RECORDS OF ORDOVICIAN CARBON CYCLING IN DEEP WATER SETTINGS FROM BALTICA: KRAPPERUP AND LERHAMN DRILL CORES–SCANIA, SWEDEN

Reconstructing local-regional scale carbon cycling of Lower-Middle Ordovician deep-water marine sediments off the margin of the paleocontinent Baltica is paramount to understanding environmental perturbations that may have facilitated changes in marine biodiversification in this region. The Great Ordovician Biodiversification Event (GOBE), or Ordovician Radiation, was one of the most significant radiations of marine animal life in the entire Phanerozoic. Previous work has postulated atmospheric oxygen’s fundamental role for the GOBE; however, little work has been done on Lower-Middle Ordovician deep-water marine shale successions which represents deeper water facies.
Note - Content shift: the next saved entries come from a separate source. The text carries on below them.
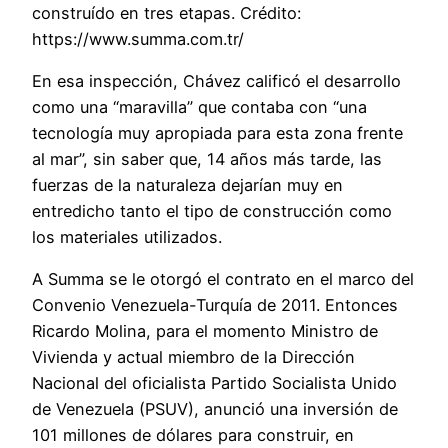
construído en tres etapas. Crédito:
https://www.summa.com.tr/
En esa inspección, Chávez calificó el desarrollo
como una “maravilla” que contaba con “una
tecnología muy apropiada para esta zona frente
al mar”, sin saber que, 14 años más tarde, las
fuerzas de la naturaleza dejarían muy en
entredicho tanto el tipo de construcción como
los materiales utilizados.
A Summa se le otorgó el contrato en el marco del
Convenio Venezuela-Turquía de 2011. Entonces
Ricardo Molina, para el momento Ministro de
Vivienda y actual miembro de la Dirección
Nacional del oficialista Partido Socialista Unido
de Venezuela (PSUV), anunció una inversión de
101 millones de dólares para construir, en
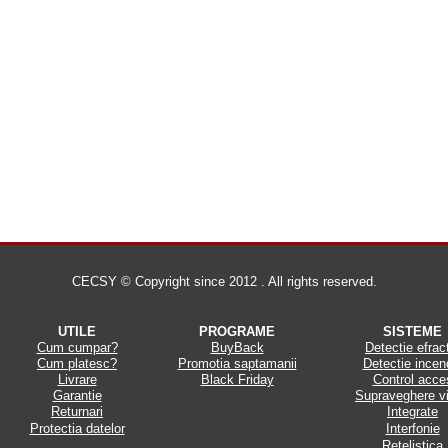
CECSY © Copyright since 2012 . All rights reserved.
UTILE
PROGRAME
SISTEME
Cum cumpar?
BuyBack
Detectie efrac
Cum platesc?
Promotia saptamanii
Detectie incen
Livrare
Black Friday
Control acce
Garantie
Supraveghere v
Returnari
Integrate
Protectia datelor
Interfonie
Retelistica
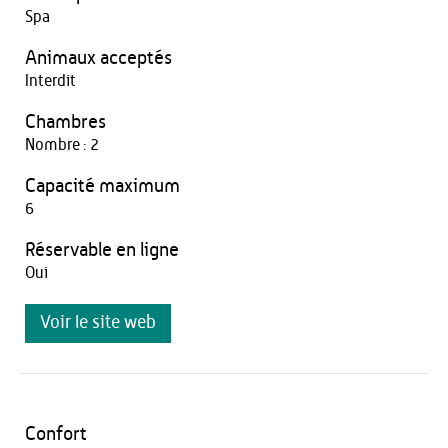
Spa
Animaux acceptés
Interdit
Chambres
Nombre : 2
Capacité maximum
6
Réservable en ligne
Oui
Voir le site web
Confort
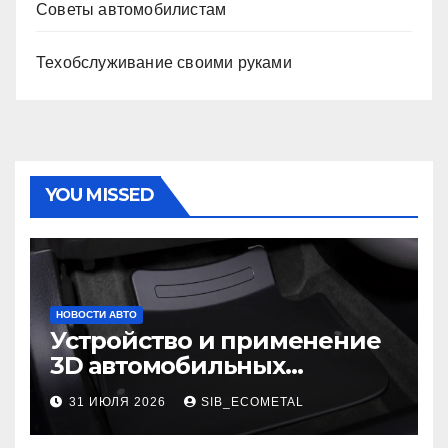
Советы автомобилистам
Техобслуживание своими руками
YOU MISSED
НОВОСТИ АВТО
Устройство и применение
3D автомобильных
ковриков
31 ИЮЛЯ 2026
SIB_ECOMETAL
During the Lower-Middle Ordovician, Baltica was located in a mid-latitude position on the eastern side of the Iapetus Ocean. Our study successions are deeper marine mudstones deposited on the western side of the paleocontinent of Baltica with open connection to the Iapetus Ocean and Tornquist Sea. Due to this open marine connectivity and being on the western side of this paleocontinent, our study sites may record fluctuations in organic matter (OM) burial possibly linked to regional oxygen minimum zones and/or changes within the global carbon cycle. These shifts in organic carbon burial can be tracked in these mudstones via measuring total organic carbon contents (TOC%) for local changes and the organic carbon isotope (δ¹³Corg) values for global perturbations.

While extensive research has been conducted on the adjacent shallow carbonate banks, the deeper marine settings remain relatively unexplored beyond biostratigraphy. The Lerhamn and Krapperup drill cores from the Skåne province, Sweden are the focus of this study. They are composed of deep-marine graptolite-bearing shales and mudstones from the Tøyen Formation and have been biostratigraphically constrained to be upper Tremadocian through early Darriwillian. These δ¹³C datasets are paramount for comparison and correlation with global δ¹³C trends, biostratigraphy, and other redox proxy data. Specifically, they will allow us to generate a regional transect from shallow carbonate shelf successions to these deeper marine graptolite-mudstones that will facilitate higher-resolution correlations across sedimentary facies and different biostratigraphic groups on Baltica.